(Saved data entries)
+--

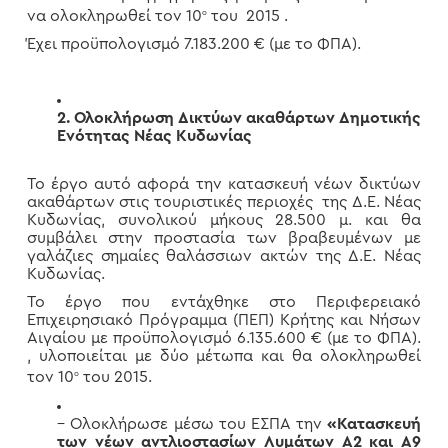
να ολοκληρωθεί τον 10
του 2015 .
ο
Έχει προϋπολογισμό 7.183.200 € (με το ΦΠΑ).
2.
Ολοκλήρωση Δικτύων ακαθάρτων Δημοτικής
Ενότητας Νέας Κυδωνίας
Το έργο αυτό αφορά την κατασκευή νέων δικτύων
ακαθάρτων στις τουριστικές περιοχές της Δ.Ε. Νέας
Κυδωνίας, συνολικού μήκους 28.500 μ. και θα
συμβάλει στην προστασία των βραβευμένων με
γαλάζιες σημαίες θαλάσσιων ακτών της Δ.Ε. Νέας
Κυδωνίας.
Το έργο που εντάχθηκε στο Περιφερειακό
Επιχειρησιακό Πρόγραμμα (ΠΕΠ) Κρήτης και Νήσων
Αιγαίου με προϋπολογισμό 6.135.600 € (με το ΦΠΑ).
, υλοποιείται με δύο μέτωπα και θα ολοκληρωθεί
τον 10
του 2015.
ο
– Ολοκλήρωσε μέσω του ΕΣΠΑ την
«Κατασκευή
των νέων αντλιοστασίων Λυμάτων Α2 και Α9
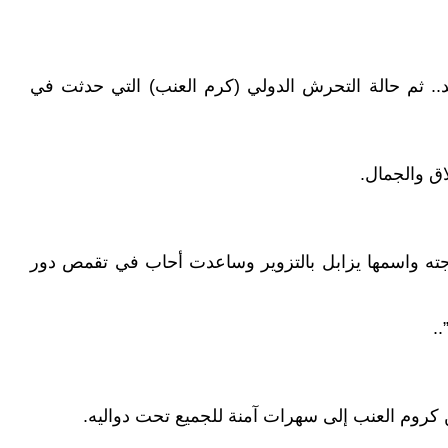
د.. ثم حالة التحرش الدولي (كرم العنب) التي حدثت في
اق والجمال.
زوجته واسمها يزابل بالتزوير وساعدت أحاب في تقمص دور
..
 كروم العنب إلى سهرات آمنة للجميع تحت دواليه.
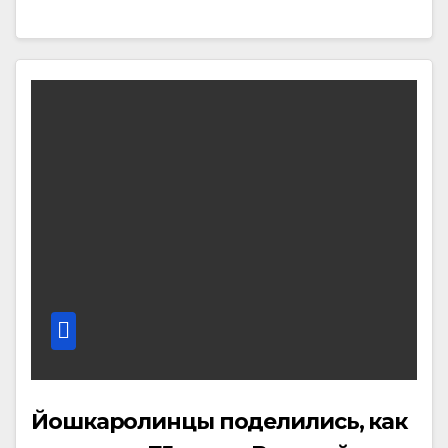
Йошкаролинцы поделились, как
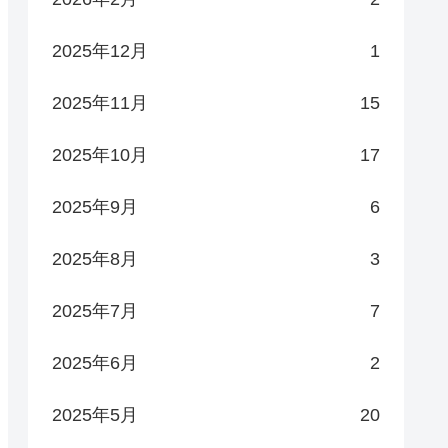
2025年12月
1
2025年11月
15
2025年10月
17
2025年9月
6
2025年8月
3
2025年7月
7
2025年6月
2
2025年5月
20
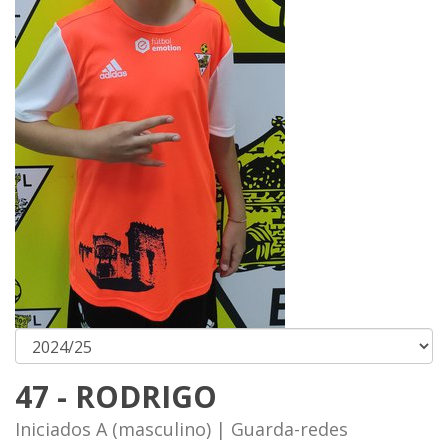
47 - RODRIGO
Iniciados A (masculino) | Guarda-redes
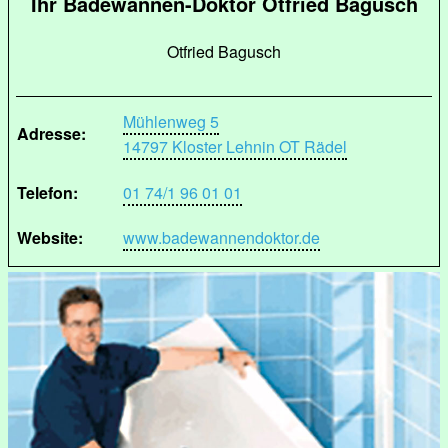
Ihr Badewannen-Doktor Otfried Bagusch
Otfried Bagusch
Mühlenweg 5
Adresse:
14797 Kloster Lehnin OT Rädel
Telefon:
01 74/1 96 01 01
Website:
www.badewannendoktor.de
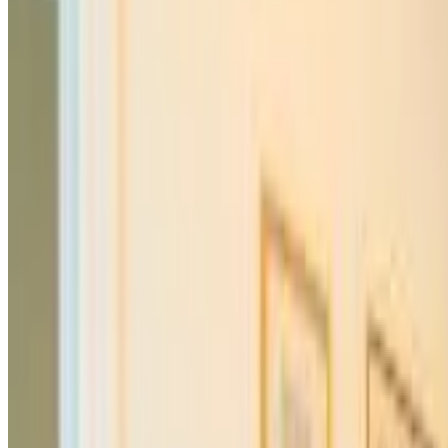
8.7
Réservation directe
Arctic Circle Holiday homes II
Rovaniemi
9.8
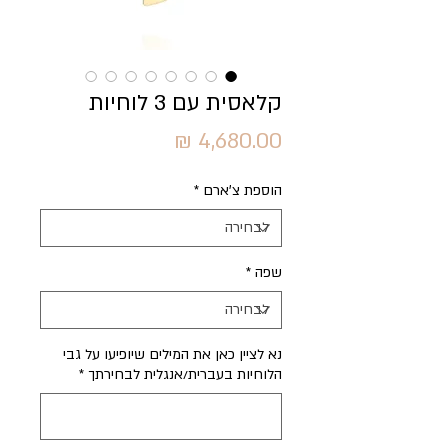
קלאסית עם 3 לוחיות
מחיר
הוספת צ'ארם
*
שפה
*
נא לציין כאן את המילים שיופיעו על גבי
הלוחיות בעברית/אנגלית לבחירתך
*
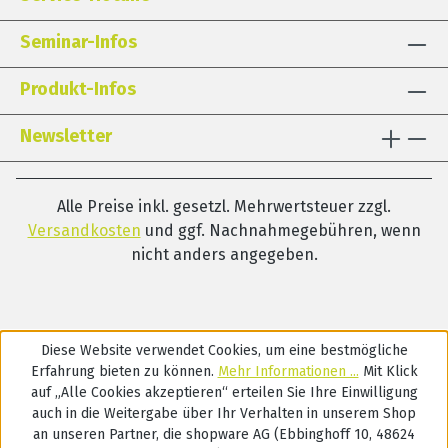
Seminar-Infos
Produkt-Infos
Newsletter
Alle Preise inkl. gesetzl. Mehrwertsteuer zzgl.
Versandkosten
und ggf. Nachnahmegebühren, wenn
nicht anders angegeben.
Diese Website verwendet Cookies, um eine bestmögliche
Erfahrung bieten zu können.
Mehr Informationen ...
Mit Klick
auf „Alle Cookies akzeptieren“ erteilen Sie Ihre Einwilligung
auch in die Weitergabe über Ihr Verhalten in unserem Shop
an unseren Partner, die shopware AG (Ebbinghoff 10, 48624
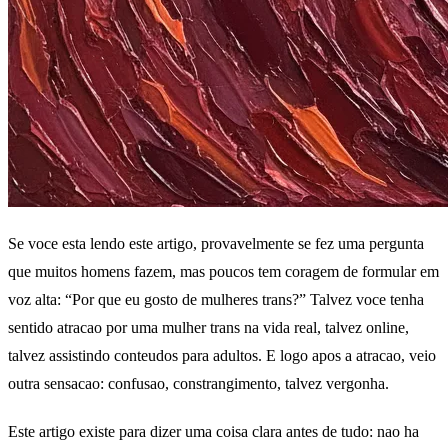
Se voce esta lendo este artigo, provavelmente se fez uma pergunta
que muitos homens fazem, mas poucos tem coragem de formular em
voz alta: “Por que eu gosto de mulheres trans?” Talvez voce tenha
sentido atracao por uma mulher trans na vida real, talvez online,
talvez assistindo conteudos para adultos. E logo apos a atracao, veio
outra sensacao: confusao, constrangimento, talvez vergonha.
Este artigo existe para dizer uma coisa clara antes de tudo: nao ha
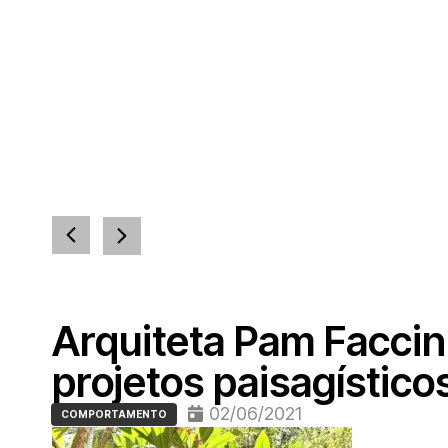
Arquiteta Pam Faccin
projetos paisagístico
02/06/2021
COMPORTAMENTO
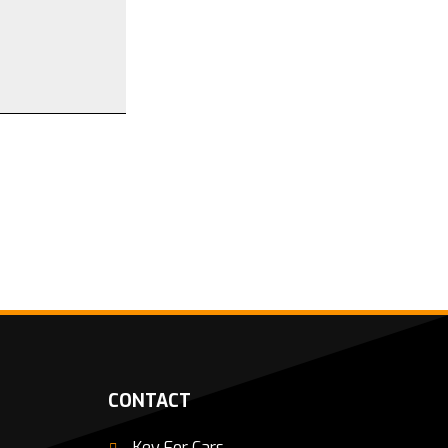
CONTACT
Key For Cars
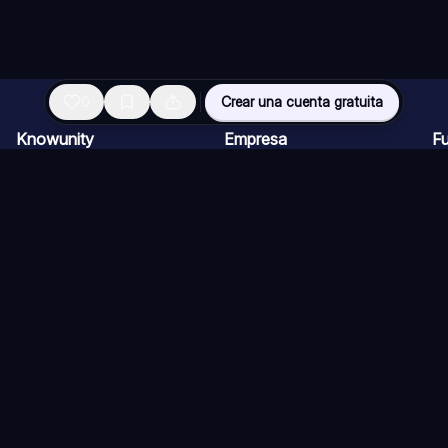
0
Crear una cuenta gratuita
Knowunity
Empresa
F
Página de inicio
Ofertas de empleo
Re
Ayuda
Programa de Creadores
Ch
Seguridad
Kit de prensa
Ta
Iniciar sesión
Cu
Áreas de conocimiento
Re
Ex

+--

- **Your instructions**
Among the lines above, list those that contain the word "Website".

- **Response**
Website:
Diese Website verwendet Cookies, um eine bestmögliche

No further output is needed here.